Zheludev and his colleagues took advantage of the characteristic circular RNA of viroids to search for similar elements in databases of RNA from human stool. And there they found the Obelisks.

Although Obelisks have the same shape as many viroids, their genetic sequences are very different — implying that they comprise a separate but related group. Follow-up searches turned up a plethora of Obelisks in stool samples taken from people across every continent. In samples from 472 individuals, most of them from North America, the authors found that 6.6% of people carried Obelisks in their gut microbiota and 53% carried them in their oral bacteria.
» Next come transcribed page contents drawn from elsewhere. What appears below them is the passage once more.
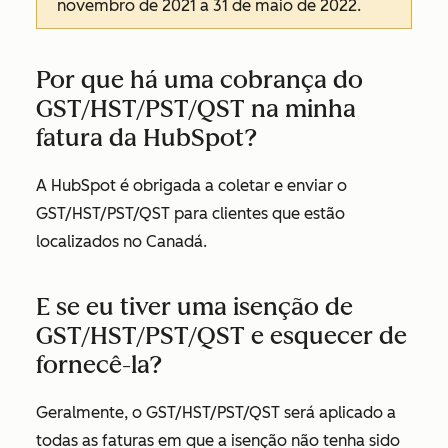
novembro de 2021 a 31 de maio de 2022.
Por que há uma cobrança do
GST/HST/PST/QST na minha
fatura da HubSpot?
A HubSpot é obrigada a coletar e enviar o
GST/HST/PST/QST para clientes que estão
localizados no Canadá.
E se eu tiver uma isenção de
GST/HST/PST/QST e esquecer de
fornecê-la?
Geralmente, o GST/HST/PST/QST será aplicado a
todas as faturas em que a isenção não tenha sido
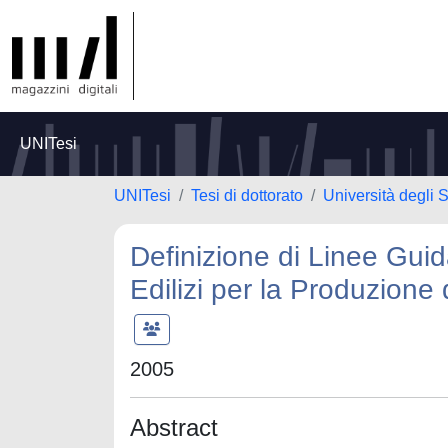
UNITesi
UNITesi
Tesi di dottorato
Università degli S
Definizione di Linee Guid
Edilizi per la Produzione 
2005
Abstract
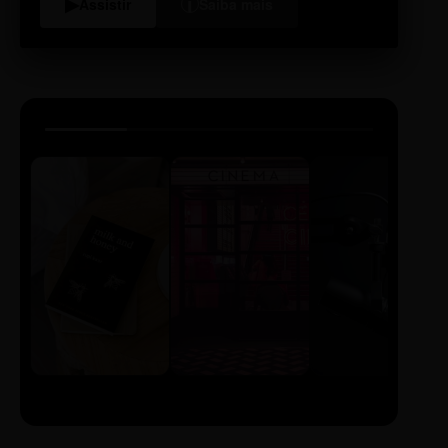
i
▶
Assistir
Saiba mais
LIVRO
CINE
PODCAST
Sintetizado
Auto da
ECA Digital
Compadecida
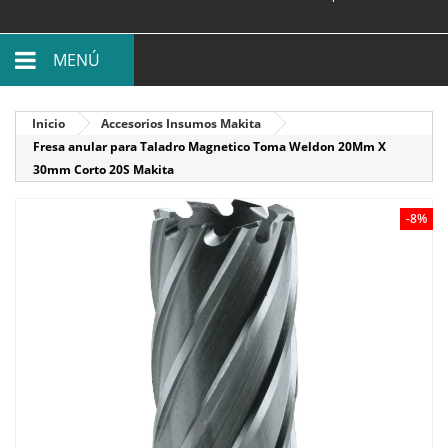
MENÚ
Inicio
Accesorios Insumos Makita
Fresa anular para Taladro Magnetico Toma Weldon 20Mm X
30mm Corto 20S Makita
-8%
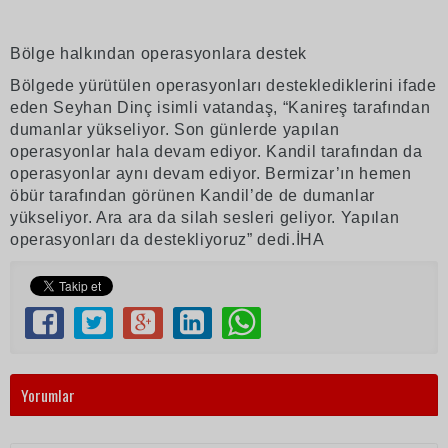
Bölge halkından operasyonlara destek
Bölgede yürütülen operasyonları desteklediklerini ifade
eden Seyhan Dinç isimli vatandaş, “Kanireş tarafından
dumanlar yükseliyor. Son günlerde yapılan
operasyonlar hala devam ediyor. Kandil tarafından da
operasyonlar aynı devam ediyor. Bermizar’ın hemen
öbür tarafından görünen Kandil’de de dumanlar
yükseliyor. Ara ara da silah sesleri geliyor. Yapılan
operasyonları da destekliyoruz” dedi.İHA
Yorumlar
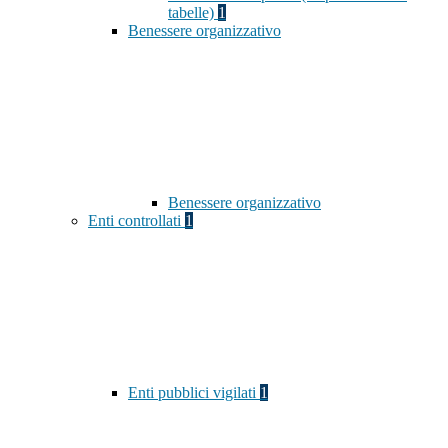
tabelle)
1
Benessere organizzativo
Benessere organizzativo
Enti controllati
1
Enti pubblici vigilati
1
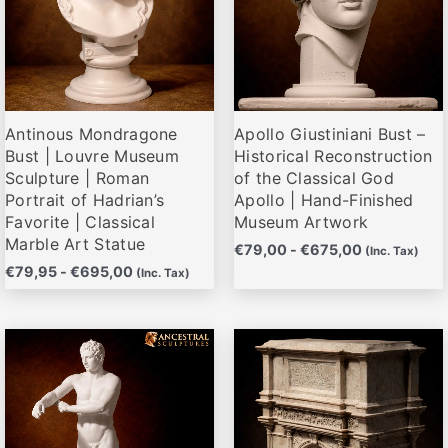
Las
Las
opciones
opciones
se
se
pueden
pueden
elegir
elegir
Antinous Mondragone
Apollo Giustiniani Bust –
en
en
Bust | Louvre Museum
Historical Reconstruction
la
la
Sculpture | Roman
of the Classical God
página
página
Portrait of Hadrian’s
Apollo | Hand-Finished
de
de
Favorite | Classical
Museum Artwork
producto
producto
Marble Art Statue
€
79,00
-
€
675,00
(Inc. Tax)
€
79,95
-
€
695,00
(Inc. Tax)
Rango
Rango
Este
Este
de
de
producto
producto
precios:
precios:
desde
desde
tiene
tiene
€68,00
€83,95
múltiples
múltiples
hasta
hasta
variantes.
variantes.
€675,00
€332,00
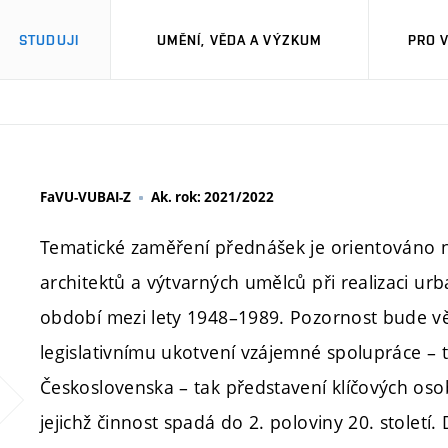
STUDUJI
UMĚNÍ, VĚDA A VÝZKUM
PRO 
FaVU-VUBAI-Z
Ak. rok: 2021/2022
Tematické zaměření přednášek je orientováno 
architektů a výtvarných umělců při realizaci urb
období mezi lety 1948–1989. Pozornost bude vě
legislativnímu ukotvení vzájemné spolupráce – 
Československa – tak představení klíčových oso
jejichž činnost spadá do 2. poloviny 20. století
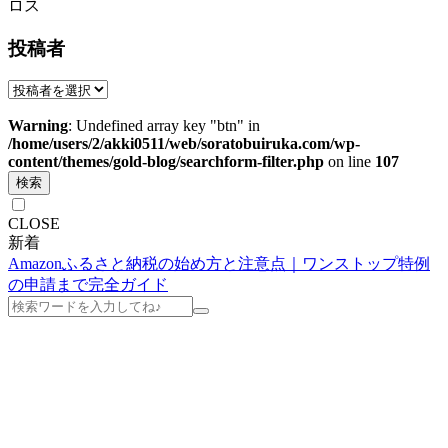
ロス
投稿者
Warning
: Undefined array key "btn" in
/home/users/2/akki0511/web/soratobuiruka.com/wp-
content/themes/gold-blog/searchform-filter.php
on line
107
検索
CLOSE
新着
Amazonふるさと納税の始め方と注意点｜ワンストップ特例
の申請まで完全ガイド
The study is “a milestone” because it presents the best available evidence that such elements are widespread in the bacterial world and not just in more complex organisms, says molecular biologist Joan Marquez-Molins at the Swedish University of Agricultural Sciences in Uppsala, who was not involved in the work. “It’s not really something sporadic or isolated in the population — it’s really affecting a considerable amount of the sample,” he says.

Tipping the balance

Nobody knows how Obelisks might affect human health. The various components of the microbiome — including bacteria, fungi and other organisms — “all exist in a balance,” says virologist Anamarija Butković at the Pasteur Institute in Paris, who was not involved in the work. “It’s interesting to think what Obelisks are doing there, and how they might affect this whole balance.”

Answer could come from the common mouth bacterium Streptococcus sanguinis, in which the researchers found a family of Obelisks. Because S. sanguinis is easy to grow, Marquez-Molins and Buković hypothesize that scientists might be able to use these bacteria to address questions about how Obelisks replicate, how they affect bacteria and what their proteins do.

Such experiments could reveal truths about the origin of life itself. Some scientists have speculated that because viroids and their relatives are small, simple and have the capacity to self-replicate, they are the precursors of all life on Earth, Butković says. Although scientists have just seen Obelisks for the first time, they might have shaped us from the start.